As per people familiar with the matter, if the privatisation process goes through, the offer will almost certainly be at least the $14 IPO price, because a lower offer so soon after the June IPO might result in lawsuits or shareholder pushback.
It was also claimed that Didi will have to solve the data security vulnerabilities that have received regulatory scrutiny if it moves its IPO to Hong Kong.
The corporation may be forced to hand over custody of its data to a third party, further reducing its cost.
The sources said that according to the internet regulator, Didi's ride-hailing and other apps will be relaunched in China only if the business agrees to delist from New York.
The CAC ordered app stores to remove Didi-operated mobile apps in July, just days after the business went public in New York. It also urged the company to halt the registration of new users, citing national security and public interest as justifications.

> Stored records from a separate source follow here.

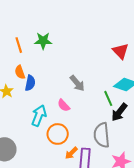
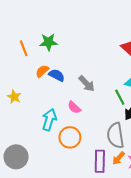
orange semicircle: (20, 72) -> (42, 71), moved, turned 72
blue semicircle: (30, 83) -> (57, 75), moved, turned -70
orange arrow: (71, 153) -> (118, 158), moved

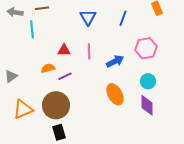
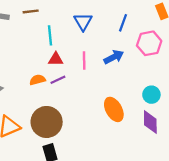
cyan line: (32, 29) -> (50, 35), moved
pink hexagon: (146, 48) -> (149, 43), moved
blue arrow: (115, 61) -> (114, 57), moved
purple line: (65, 76) -> (58, 80), moved

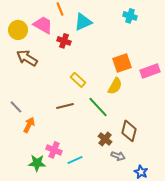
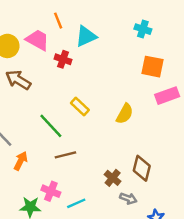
orange square: (122, 63) -> (153, 67), moved, turned 30
brown line: (65, 106) -> (65, 155), moved
green line: (98, 107) -> (51, 126), moved

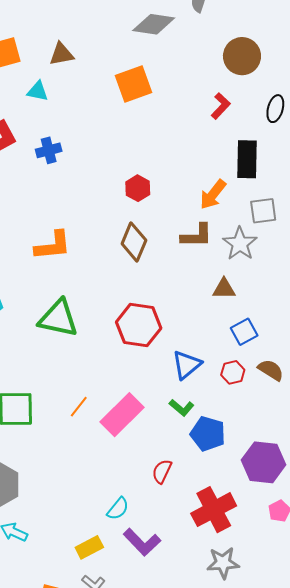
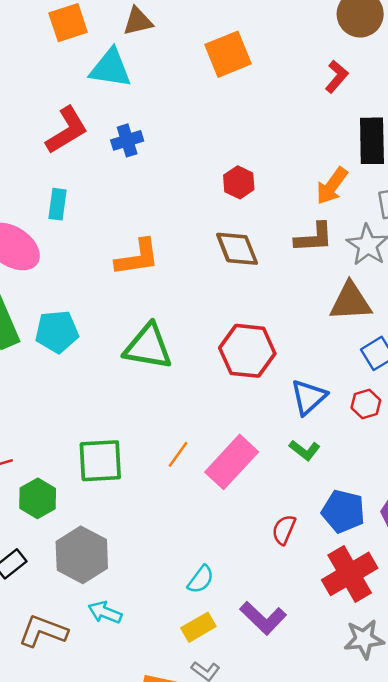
cyan triangle: (38, 91) -> (110, 68), size x1.6
brown diamond: (134, 242) -> (237, 249), turned -42
brown triangle: (224, 289) -> (351, 302), size x1.5
blue pentagon: (208, 434) -> (343, 511), moved
cyan semicircle: (118, 509) -> (201, 579), moved

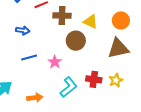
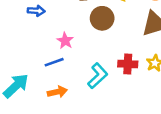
blue line: (29, 58) -> (54, 62), moved
pink star: (55, 62) -> (65, 41), moved

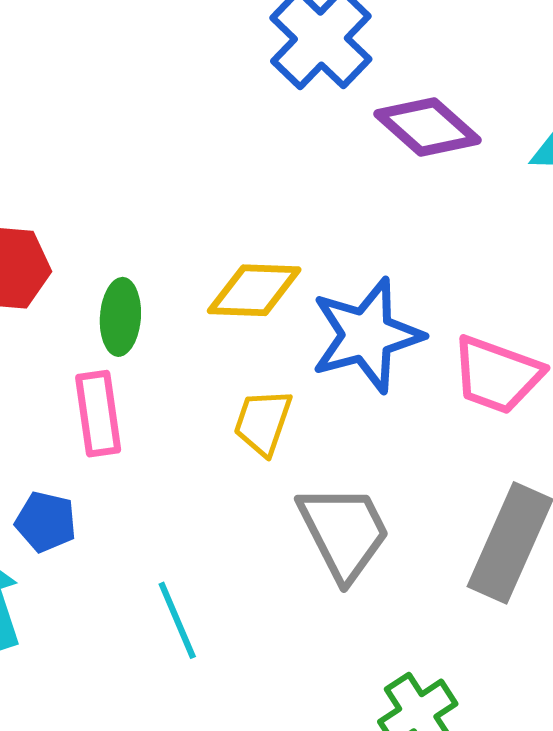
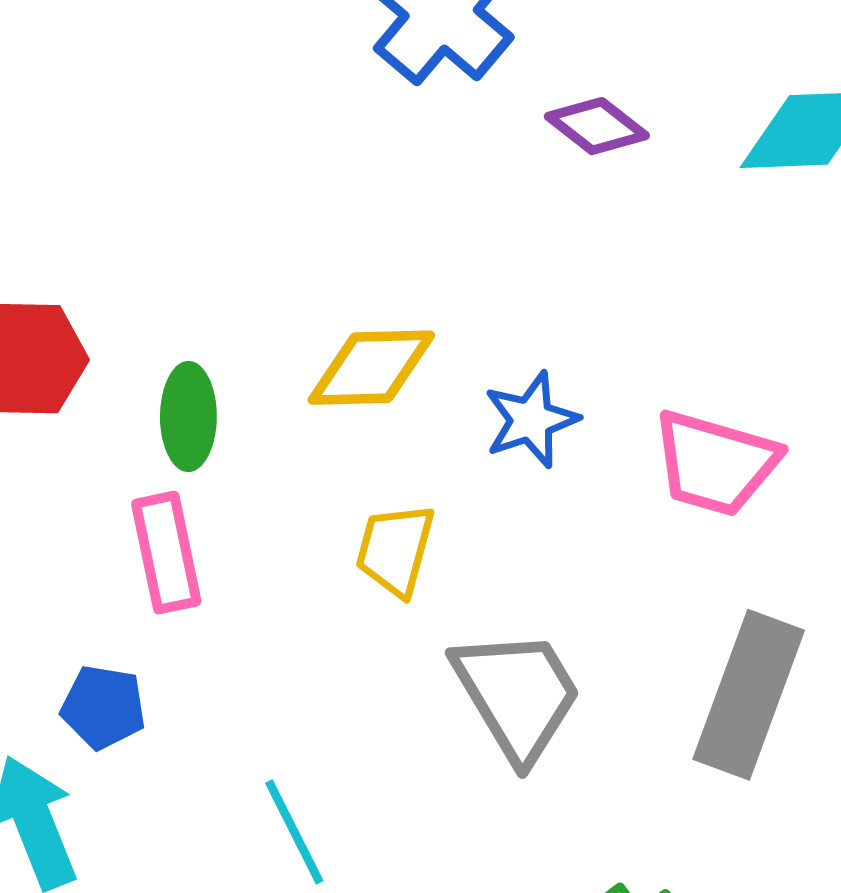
purple diamond: (427, 127) -> (597, 126), size x0.7
blue star: (367, 335) -> (531, 420), size x0.6

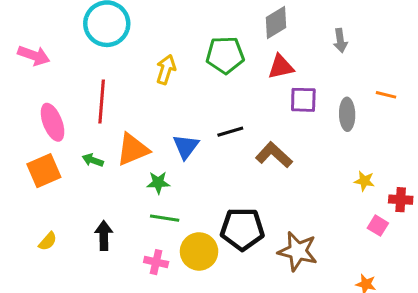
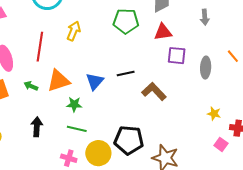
yellow arrow: (166, 69) -> (74, 31), moved
orange line: (386, 95) -> (233, 56), turned 32
black arrow: (104, 236) -> (37, 127), moved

Earlier this month, it was reported that Didi was planning to relaunch its apps in China by the end of the year in the hopes that Beijing's cybersecurity investigation into the firm will be completed by then.
However, on 26 November, Bloomberg first reported on Chinese regulators' proposal for Didi to be delisted. Following the revelation, shares of Didi investors SoftBank Group Corp and Tencent Holdings plunged more than 5 per cent and 3.1 per cent, respectively.
According to a June filing by Didi, SoftBank Vision Fund owns 21.5 per cent of the company, followed by Uber Technologies Inc with 12.8 per cent and Tencent with 6.8 per cent.
Sources told Reuters that despite the regulator's advice to put its New York listing on hold while a cybersecurity examination of its data procedures was performed, Didi ran afoul of Chinese regulators.
The ride-hailing company was promptly investigated by the CAC for its gathering and use of personal data. It claimed that data had been gathered illegally. At that time Didi responded by stating that it had halted accepting new customers and that it would make improvements to comply with national security and personal data usage requirements, as well as to protect users' rights.
As the Chinese Communist Party government strives to reign in China's internet giants' supremacy after years of unbridled growth, the authorities are closely scrutinising their anti-monopolistic activities and the handling of their huge consumer data.